The news media, either through investigative reporting or a statement made by a member of a news organization, were also a significant driver of coverage, prompting a quarter of stories about political skills as well as about one-in-five stories on U.S.-Russia relations (22%) and the president’s appointments and nominations (19%). This was less common for stories on health care (14%) and immigration (11%).
Health care coverage was much more likely than other topics to be in response to an action or statement by a Republican or Democratic congressional representative (31% compared with 14% or less for the others), likely tied to Republicans presenting new health care legislation during this period.
A third of immigration coverage (33%) was triggered by other government action, such as a Supreme Court statement, a report by a Federal agency, or a congressional hearing, followed by stories on appointments and nominations (25%) and U.S.-Russia relations (22%). Only 6% of stories on the President’s political skills were in response to other government entities.
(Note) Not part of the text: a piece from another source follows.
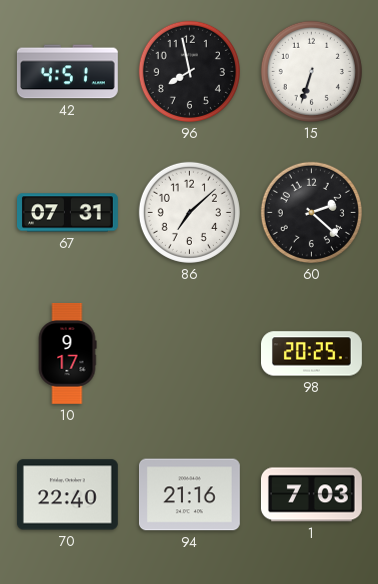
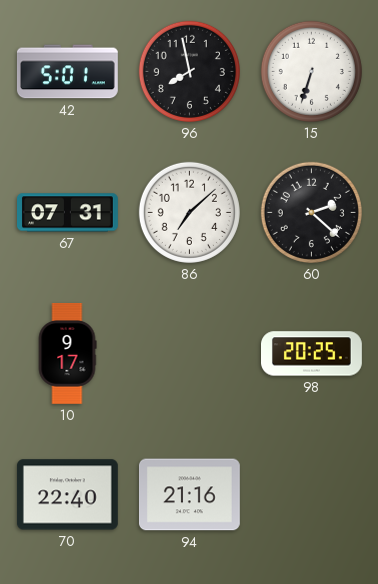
42: 4:51 -> 5:01
1: 7:03 -> none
Refutations of Trump or administration statements most likely to occur in stories about Trump’s political skills
Two-in-ten stories about the political skills of the president carried a refutation by the reporter of something Trump or a member of his administration said. This is at least twice the rate of any of the other four main topics.
For example, Business Insider, in a review of President Trump’s first address to a joint session of Congress, refuted his interpretation of economic data:
“Saying he inherited many problems domestically and overseas, Trump began to outline what he believed needed to be addressed. First, were the 94 million people out of the labor force – a misleading statistic, considering it encompasses retirees, students, and stay-at-home parents.”
Stories on political skills and immigration were more likely than other topics to cite a Trump tweet
The two topic areas most likely to include a direct tweet from President Trump were the president’s political skills (23%) and immigration (21%). The topic area of appointments and nominations was least likely at 7%.
ABC News, for example, in an article on Trump’s response to a federal appeals court’s decision upholding a restraining order against his immigration executive order, included his tweet: “SEE YOU IN COURT, THE SECURITY OF OUR NATION IS AT STAKE!”
After Trump fired acting Attorney General Sally Yates for refusing to defend his executive order on immigration, CNN reported on his frustration with the delay in confirming Jeff Sessions, his choice for attorney general, including this tweet: “The Democrats are delaying my cabinet picks for purely political reasons. They have nothing going but to obstruct. Now have an Obama A.G.”